Idea Discovery lives at the fuzzy front end of the entrepreneurial spectrum. It requires creativity and entrepreneurial foresight that enables innovators to, as Steve Jobs once said, “see around corners”. This course is structured as a lab-format experience in which student teams will conduct multiple exploratory “sprints” to uncover emerging opportunity spaces and imagine conceptual solutions that stretch the boundaries of entrepreneurial thinking. Along the way, students will be exposed to a range of creative geniuses including Leonardo Da Vinci, Thomas Edison, Buckminster Fuller, Walt Disney and others.

This course will explore issues, ideas, and trends likely to affect business and society over the next decade. A series of lectures on selected days throughout the semester will feature a wide range of experts on economic demography, biotechnology, religious fundamentalism, oil and peace, futurism and work, natural resources, and more. No examinations or graded assignments. Students must attend all lectures; no unexcused absences.***This course can be taken more than once, but business students are advised that it can only count once toward the BBA degree.

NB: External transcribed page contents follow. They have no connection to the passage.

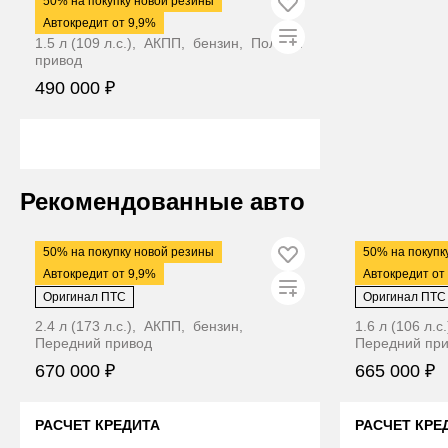
50% на покупку новой резины
Nissan Tiida
Автокредит от 9,9%
1.5 л (109 л.с.), АКПП, бензин, Полный
привод
490 000 ₽
ЦЕНА В КРЕДИТ ДЕШЕВЛЕ
Видео
Видео
Рекомендованные авто
2007
·
218 482 км
2011
·
280 000 
50% на покупку новой резины
50% на покупк
Nissan Teana
Renault Flu
Автокредит от 9,9%
Автокредит от
Оригинал ПТС
Оригинал ПТС
2.4 л (173 л.с.), АКПП, бензин,
1.6 л (106 л.
Передний привод
Передний пр
670 000 ₽
665 000 ₽
РАСЧЕТ КРЕДИТА
РАСЧЕТ КРЕ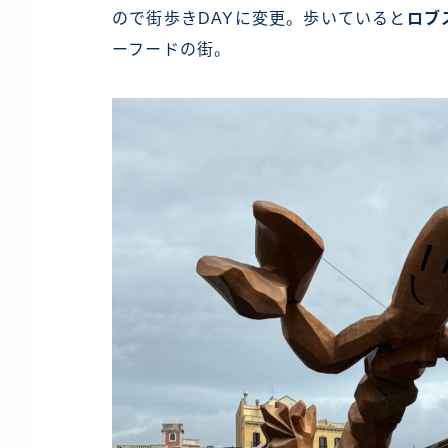
ので街歩きDAYに変更。歩いていると
ロブ
ーフードの街。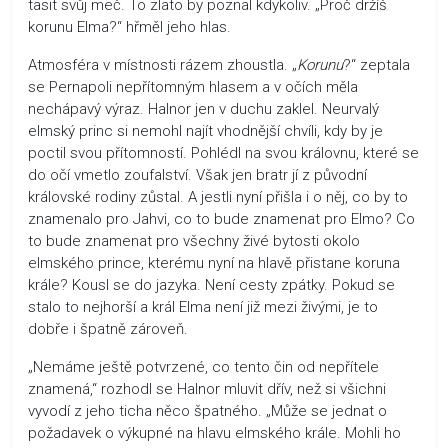
tasit svůj meč. To zlato by poznal kdykoliv. „Proč držíš
korunu Elma?“ hřměl jeho hlas.
Atmosféra v místnosti rázem zhoustla. „
Korunu
?“ zeptala
se Pernapoli nepřítomným hlasem a v očích měla
nechápavý výraz. Halnor jen v duchu zaklel. Neurvalý
elmský princ si nemohl najít vhodnější chvíli, kdy by je
poctil svou přítomností. Pohlédl na svou královnu, které se
do očí vmetlo zoufalství. Však jen bratr jí z původní
královské rodiny zůstal. A jestli nyní přišla i o něj, co by to
znamenalo pro Jahvi, co to bude znamenat pro Elmo? Co
to bude znamenat pro všechny živé bytosti okolo
elmského prince, kterému nyní na hlavě přistane koruna
krále? Kousl se do jazyka. Není cesty zpátky. Pokud se
stalo to nejhorší a král Elma není již mezi živými, je to
dobře i špatně zároveň.
„Nemáme ještě potvrzené, co tento čin od nepřítele
znamená,“ rozhodl se Halnor mluvit dřív, než si všichni
vyvodí z jeho ticha něco špatného. „Může se jednat o
požadavek o výkupné na hlavu elmského krále. Mohli ho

This course focuses on innovation and entrepreneurship of embryonic ideas and scientific breakthroughs and how to move them from the laboratory to the marketplace – from invention to venture. All entrepreneurial case studies will be focused on science-based and high-technology examples, such as nano-science, energy science, drug discovery, medical diagnostics, sophisticated algorithms, green technology, etc. The class is project-based, where students will develop a high technology business plan based on discoveries and inventions of Notre Dame science faculty. Students will have the flexibility to choose from a variety of topics for their final projects in biology, biochemistry, chemistry, mathematics, physics, or medicine. Individual or team projects are possible depending on preference. Does not count as science credit for majors in the College of Science.

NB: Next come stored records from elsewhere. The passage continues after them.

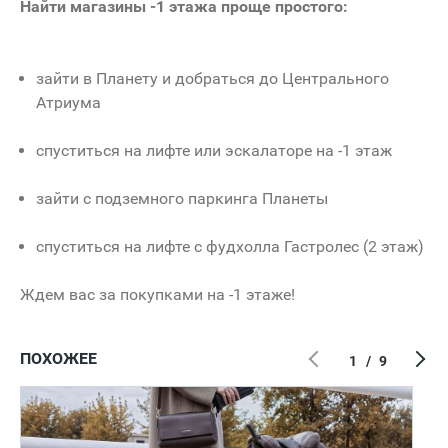
Найти магазины -1 этажа проще простого:
зайти в Планету и добраться до Центрального
Атриума
спуститься на лифте или эскалаторе на -1 этаж
зайти с подземного паркинга Планеты
спуститься на лифте с фудхолла Гастролес (2 этаж)
Ждем вас за покупками на -1 этаже!
ПОХОЖЕЕ
1
/
9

Capstone Course (Required)

Alright, so you think you have an idea for a new venture and are looking to explore the path towards launch. This course will give aspiring founders a first-hand experience in building from an idea into a viable business venture, using the proven best practices used by some of the world’s most successful entrepreneurs. We’ll learn the first steps one should take that will lead to a successful launch rather than frustration and failure. In this course you will work as a team to define an idea for serving an emerging or unmet market need, work to create and validate a solution to serve this opportunity, and create a business model to justify the investment of resources necessary to launch the venture. Teams will pitch their progress at regular intervals to seasoned professional entrepreneurs and receive direct feedback on the business model fit and viability of the venture. When you finish the course you’ll better understand the discovery and validation steps that can lead to successful venture launch.